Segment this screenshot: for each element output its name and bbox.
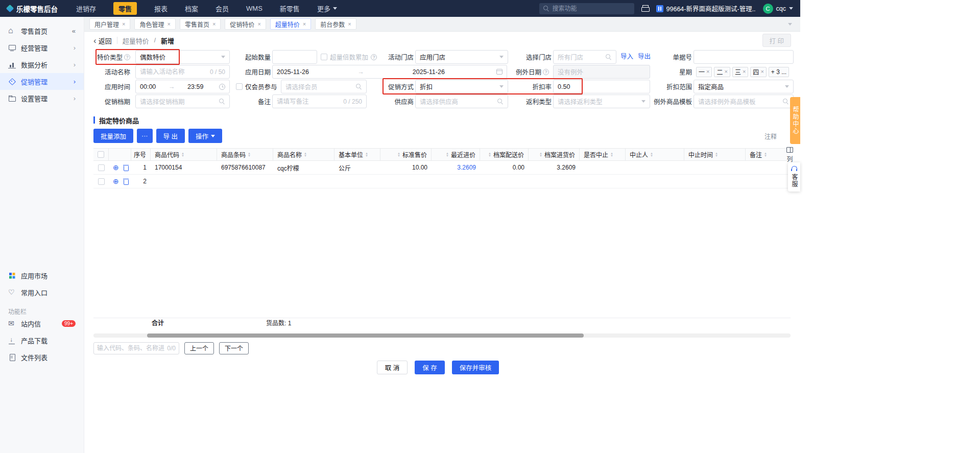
printer-icon[interactable]: [641, 5, 649, 12]
close-icon[interactable]: [724, 69, 727, 75]
row-checkbox[interactable]: [98, 164, 105, 171]
tab-promo-price[interactable]: 促销特价: [225, 18, 266, 30]
operate-button[interactable]: 操作: [188, 129, 222, 143]
cancel-button[interactable]: 取 消: [377, 361, 408, 374]
week-more-tag[interactable]: + 3 ...: [769, 67, 789, 77]
sidebar-item-messages[interactable]: 站内信 99+: [0, 315, 84, 332]
sort-icon[interactable]: [397, 152, 400, 157]
question-icon[interactable]: [543, 69, 549, 75]
close-icon[interactable]: [760, 69, 763, 75]
select-all-checkbox[interactable]: [98, 151, 104, 158]
back-button[interactable]: 返回: [93, 36, 112, 45]
multiple-accumulate-checkbox[interactable]: 超量倍数累加: [321, 50, 377, 64]
tab-front-params[interactable]: 前台参数: [315, 18, 356, 30]
supplier-field[interactable]: 请选择供应商: [415, 94, 508, 108]
product-quick-search-input[interactable]: [97, 345, 165, 352]
export-products-button[interactable]: 导 出: [156, 129, 185, 143]
tab-role-management[interactable]: 角色管理: [134, 18, 175, 30]
sidebar-item-app-market[interactable]: 应用市场: [0, 267, 84, 284]
week-tag[interactable]: 一: [696, 67, 712, 77]
sort-icon[interactable]: [365, 152, 368, 157]
sidebar-item-downloads[interactable]: 产品下载: [0, 332, 84, 349]
nav-item-archives[interactable]: 档案: [185, 4, 198, 13]
sort-icon[interactable]: [181, 152, 184, 157]
tab-user-management[interactable]: 用户管理: [89, 18, 130, 30]
member-only-checkbox[interactable]: 仅会员参与: [236, 80, 277, 93]
promo-schedule-field[interactable]: 请选择促销档期: [135, 94, 230, 108]
customer-service-widget[interactable]: 客服: [788, 162, 800, 192]
checkbox[interactable]: [236, 83, 243, 90]
nav-item-inventory[interactable]: 进销存: [76, 4, 96, 13]
nav-item-more[interactable]: 更多: [317, 4, 337, 13]
apply-date-range[interactable]: 2025-11-262025-11-26: [272, 65, 507, 79]
week-tag[interactable]: 二: [714, 67, 730, 77]
import-link[interactable]: 导入: [620, 50, 633, 64]
question-icon[interactable]: [124, 54, 130, 60]
product-quick-search[interactable]: 0/0: [93, 342, 179, 354]
close-icon[interactable]: [348, 21, 351, 27]
horizontal-scrollbar[interactable]: [93, 333, 791, 338]
nav-item-reports[interactable]: 报表: [154, 4, 168, 13]
remark-input[interactable]: [277, 98, 340, 105]
checkbox[interactable]: [321, 54, 327, 60]
column-settings-widget[interactable]: 列: [786, 147, 793, 163]
apply-time-range[interactable]: 00:0023:59: [135, 80, 230, 93]
sidebar-item-files[interactable]: 文件列表: [0, 349, 84, 366]
tab-list-dropdown-icon[interactable]: [788, 23, 792, 26]
search-icon[interactable]: [219, 99, 225, 105]
sidebar-item-favorites[interactable]: 常用入口: [0, 284, 84, 301]
select-store-field[interactable]: 所有门店: [553, 50, 616, 64]
sort-icon[interactable]: [304, 152, 307, 157]
add-row-icon[interactable]: [113, 178, 119, 185]
sidebar-item-analytics[interactable]: 数据分析: [0, 56, 84, 73]
member-select-field[interactable]: 请选择会员: [281, 80, 367, 93]
sidebar-item-business[interactable]: 经营管理: [0, 39, 84, 56]
batch-add-button[interactable]: 批量添加: [93, 129, 133, 143]
nav-item-retail[interactable]: 零售: [113, 2, 137, 15]
sort-icon[interactable]: [248, 152, 251, 157]
print-button[interactable]: 打 印: [762, 34, 791, 47]
discount-range-select[interactable]: 指定商品: [694, 80, 794, 93]
start-qty-input[interactable]: [277, 54, 313, 61]
nav-item-members[interactable]: 会员: [216, 4, 229, 13]
org-selector[interactable]: 99664-新界面商超版测试-管理...: [656, 4, 756, 13]
table-row[interactable]: 2: [93, 175, 791, 188]
recent-price-link[interactable]: 3.2609: [457, 164, 476, 171]
activity-name-input[interactable]: [140, 68, 207, 76]
close-icon[interactable]: [167, 21, 170, 27]
sort-icon[interactable]: [488, 152, 491, 157]
doc-no-input[interactable]: [698, 54, 789, 61]
sort-icon[interactable]: [650, 152, 653, 157]
sort-icon[interactable]: [764, 152, 767, 157]
save-button[interactable]: 保 存: [415, 361, 444, 374]
table-row[interactable]: 1 17000154 6975876610087 cqc柠檬 公斤 10.00 …: [93, 161, 791, 175]
nav-item-wms[interactable]: WMS: [246, 5, 262, 12]
sidebar-item-promotion[interactable]: 促销管理: [0, 73, 84, 90]
trash-icon[interactable]: [123, 178, 127, 185]
close-icon[interactable]: [257, 21, 260, 27]
sort-icon[interactable]: [539, 152, 542, 157]
exception-template-field[interactable]: 请选择例外商品模板: [694, 94, 794, 108]
activity-store-select[interactable]: 应用门店: [415, 50, 508, 64]
discount-rate-input[interactable]: [558, 83, 646, 90]
save-and-audit-button[interactable]: 保存并审核: [452, 361, 499, 374]
collapse-sidebar-icon[interactable]: [72, 27, 76, 35]
close-icon[interactable]: [706, 69, 709, 75]
close-icon[interactable]: [303, 21, 306, 27]
sort-icon[interactable]: [446, 152, 449, 157]
sort-icon[interactable]: [610, 152, 613, 157]
sidebar-item-settings[interactable]: 设置管理: [0, 90, 84, 107]
export-link[interactable]: 导出: [638, 50, 651, 64]
prev-button[interactable]: 上一个: [184, 342, 214, 354]
trash-icon[interactable]: [123, 164, 127, 171]
global-search[interactable]: [539, 3, 634, 14]
rebate-type-select[interactable]: 请选择返利类型: [553, 94, 650, 108]
sort-icon[interactable]: [715, 152, 718, 157]
nav-item-new-retail[interactable]: 新零售: [280, 4, 300, 13]
tab-retail-home[interactable]: 零售首页: [180, 18, 221, 30]
more-actions-button[interactable]: ···: [137, 129, 153, 143]
search-icon[interactable]: [606, 54, 612, 60]
search-icon[interactable]: [356, 84, 362, 90]
help-center-tab[interactable]: 帮助中心: [790, 97, 800, 144]
scrollbar-thumb[interactable]: [147, 333, 584, 338]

——————————

* [Activity] Print each record exactly as it stands, omitting the pictures.

* [Written answer]
Segment this screenshot: for each element output its name and bbox.
printer-icon[interactable]: [641, 5, 649, 12]
close-icon[interactable]: [724, 69, 727, 75]
row-checkbox[interactable]: [98, 164, 105, 171]
tab-promo-price[interactable]: 促销特价: [225, 18, 266, 30]
operate-button[interactable]: 操作: [188, 129, 222, 143]
cancel-button[interactable]: 取 消: [377, 361, 408, 374]
week-more-tag[interactable]: + 3 ...: [769, 67, 789, 77]
sidebar-item-messages[interactable]: 站内信 99+: [0, 315, 84, 332]
sort-icon[interactable]: [397, 152, 400, 157]
question-icon[interactable]: [543, 69, 549, 75]
close-icon[interactable]: [760, 69, 763, 75]
select-all-checkbox[interactable]: [98, 151, 104, 158]
back-button[interactable]: 返回: [93, 36, 112, 45]
multiple-accumulate-checkbox[interactable]: 超量倍数累加: [321, 50, 377, 64]
tab-front-params[interactable]: 前台参数: [315, 18, 356, 30]
supplier-field[interactable]: 请选择供应商: [415, 94, 508, 108]
product-quick-search-input[interactable]: [97, 345, 165, 352]
export-products-button[interactable]: 导 出: [156, 129, 185, 143]
tab-role-management[interactable]: 角色管理: [134, 18, 175, 30]
sidebar-item-app-market[interactable]: 应用市场: [0, 267, 84, 284]
week-tag[interactable]: 一: [696, 67, 712, 77]
sort-icon[interactable]: [365, 152, 368, 157]
sidebar-item-downloads[interactable]: 产品下载: [0, 332, 84, 349]
nav-item-archives[interactable]: 档案: [185, 4, 198, 13]
sort-icon[interactable]: [181, 152, 184, 157]
tab-user-management[interactable]: 用户管理: [89, 18, 130, 30]
member-only-checkbox[interactable]: 仅会员参与: [236, 80, 277, 93]
promo-schedule-field[interactable]: 请选择促销档期: [135, 94, 230, 108]
customer-service-widget[interactable]: 客服: [788, 162, 800, 192]
checkbox[interactable]: [236, 83, 243, 90]
nav-item-inventory[interactable]: 进销存: [76, 4, 96, 13]
nav-item-more[interactable]: 更多: [317, 4, 337, 13]
apply-date-range[interactable]: 2025-11-262025-11-26: [272, 65, 507, 79]
week-tag[interactable]: 二: [714, 67, 730, 77]
import-link[interactable]: 导入: [620, 50, 633, 64]
question-icon[interactable]: [124, 54, 130, 60]
product-quick-search[interactable]: 0/0: [93, 342, 179, 354]
close-icon[interactable]: [348, 21, 351, 27]
horizontal-scrollbar[interactable]: [93, 333, 791, 338]
nav-item-reports[interactable]: 报表: [154, 4, 168, 13]
remark-input[interactable]: [277, 98, 340, 105]
checkbox[interactable]: [321, 54, 327, 60]
column-settings-widget[interactable]: 列: [786, 147, 793, 163]
apply-time-range[interactable]: 00:0023:59: [135, 80, 230, 93]
sidebar-item-files[interactable]: 文件列表: [0, 349, 84, 366]
tab-list-dropdown-icon[interactable]: [788, 23, 792, 26]
search-icon[interactable]: [219, 99, 225, 105]
sidebar-item-favorites[interactable]: 常用入口: [0, 284, 84, 301]
select-store-field[interactable]: 所有门店: [553, 50, 616, 64]
sort-icon[interactable]: [304, 152, 307, 157]
add-row-icon[interactable]: [113, 178, 119, 185]
sidebar-item-analytics[interactable]: 数据分析: [0, 56, 84, 73]
member-select-field[interactable]: 请选择会员: [281, 80, 367, 93]
sidebar-item-business[interactable]: 经营管理: [0, 39, 84, 56]
batch-add-button[interactable]: 批量添加: [93, 129, 133, 143]
nav-item-retail[interactable]: 零售: [113, 2, 137, 15]
sort-icon[interactable]: [248, 152, 251, 157]
print-button[interactable]: 打 印: [762, 34, 791, 47]
discount-range-select[interactable]: 指定商品: [694, 80, 794, 93]
start-qty-input[interactable]: [277, 54, 313, 61]
nav-item-members[interactable]: 会员: [216, 4, 229, 13]
org-selector[interactable]: 99664-新界面商超版测试-管理...: [656, 4, 756, 13]
table-row[interactable]: 2: [93, 175, 791, 188]
recent-price-link[interactable]: 3.2609: [457, 164, 476, 171]
activity-name-input[interactable]: [140, 68, 207, 76]
close-icon[interactable]: [167, 21, 170, 27]
sort-icon[interactable]: [488, 152, 491, 157]
doc-no-input[interactable]: [698, 54, 789, 61]
sort-icon[interactable]: [650, 152, 653, 157]
sort-icon[interactable]: [764, 152, 767, 157]
save-button[interactable]: 保 存: [415, 361, 444, 374]
table-row[interactable]: 1 17000154 6975876610087 cqc柠檬 公斤 10.00 …: [93, 161, 791, 175]
nav-item-wms[interactable]: WMS: [246, 5, 262, 12]
sidebar-item-promotion[interactable]: 促销管理: [0, 73, 84, 90]
trash-icon[interactable]: [123, 178, 127, 185]
close-icon[interactable]: [257, 21, 260, 27]
sort-icon[interactable]: [539, 152, 542, 157]
exception-template-field[interactable]: 请选择例外商品模板: [694, 94, 794, 108]
activity-store-select[interactable]: 应用门店: [415, 50, 508, 64]
discount-rate-input[interactable]: [558, 83, 646, 90]
save-and-audit-button[interactable]: 保存并审核: [452, 361, 499, 374]
collapse-sidebar-icon[interactable]: [72, 27, 76, 35]
close-icon[interactable]: [706, 69, 709, 75]
close-icon[interactable]: [303, 21, 306, 27]
sort-icon[interactable]: [446, 152, 449, 157]
sort-icon[interactable]: [610, 152, 613, 157]
sidebar-item-settings[interactable]: 设置管理: [0, 90, 84, 107]
export-link[interactable]: 导出: [638, 50, 651, 64]
prev-button[interactable]: 上一个: [184, 342, 214, 354]
trash-icon[interactable]: [123, 164, 127, 171]
global-search[interactable]: [539, 3, 634, 14]
rebate-type-select[interactable]: 请选择返利类型: [553, 94, 650, 108]
sort-icon[interactable]: [715, 152, 718, 157]
nav-item-new-retail[interactable]: 新零售: [280, 4, 300, 13]
tab-retail-home[interactable]: 零售首页: [180, 18, 221, 30]
more-actions-button[interactable]: ···: [137, 129, 153, 143]
search-icon[interactable]: [606, 54, 612, 60]
search-icon[interactable]: [356, 84, 362, 90]
help-center-tab[interactable]: 帮助中心: [790, 97, 800, 144]
scrollbar-thumb[interactable]: [147, 333, 584, 338]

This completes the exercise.